Go ahead, take a break if you want—but the clock will be ticking, and any moment you spend not reading cases is earning you zero. What’s that, your internet went out, or your company’s network went down? Is it a slow day and your worklist is empty?
Your income is diddly while you sit there and hope the situation improves—at which point you’ll be trying to make up for lost time. Maybe you start working extra hours to recoup, or get a little ahead once in awhile—even though one of the reasons you got into this gig in the first place was the promise of more time off.
Related article: 7 Reasons Rads Burn Out—And How to Cope
One might liken it to running on a treadmill, or working on an assembly-line: People can be very harsh taskmasters over themselves, especially if they’re physicians who had to work hard and out-compete other go-getters for years-on-end to even become docs in the first place. I know I begrudged myself coffee-breaks far more when I was working per-click than I ever did when I was salaried.
The irony is, the very stuff that would have broken up the steady stream of reading cases in a conventional job—doing hands-on procedures, transacting with technologists, meeting with patients or referring clinicians, doing organizational stuff for the radgroup or department, heck, just running into other personnel in the hallway and chatting for a minute—is hyped as having been stripped away in the model of “efficiency” that big telerad entities offer.

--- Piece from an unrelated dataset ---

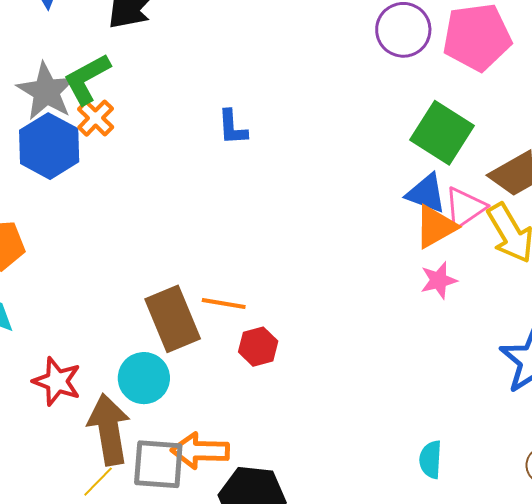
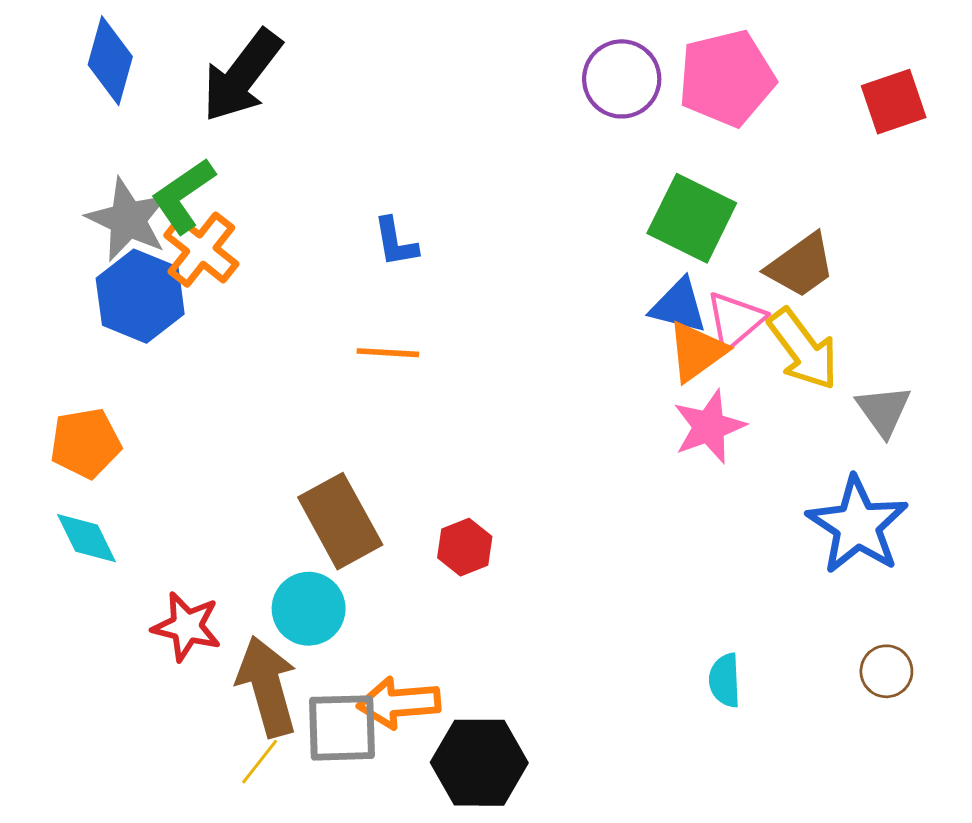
orange cross: (96, 118) -> (201, 250), size x1.4
pink star: (439, 280) -> (709, 427), size x1.4
orange line: (224, 303) -> (388, 353), moved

Get rid of that heterogeneity in a rad’s workday, and reduce things to an endless parade of “open case, read case, pull next case—and hurry, because time’s a-wastin’” and how can you not be inducing burnout? You’ve got no reliable hope of eventually graduating to some other level where your day might mix some higher-order stuff in between reading those cases.

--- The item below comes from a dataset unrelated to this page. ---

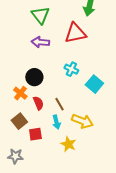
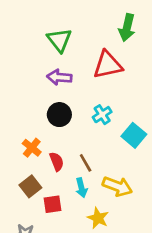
cyan cross: (71, 69) -> (102, 115), turned 32
black circle: (34, 77) -> (59, 115), moved

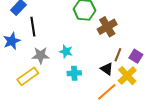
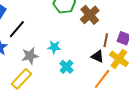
black line: (33, 27) -> (17, 29), turned 60
cyan cross: (74, 73) -> (66, 67), turned -32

Obviously, there’s no one-size-fits-all solution: Some rads would be perfectly content doing nothing but plugging away at worklists for 10 or more hours at a stretch, perhaps for the entirety of their careers. Others maybe don’t have as much of a financial need, and can work at a more relaxed pace for noncompetitive payment in exchange for the flexible schedule of working selected days and hours from a home office.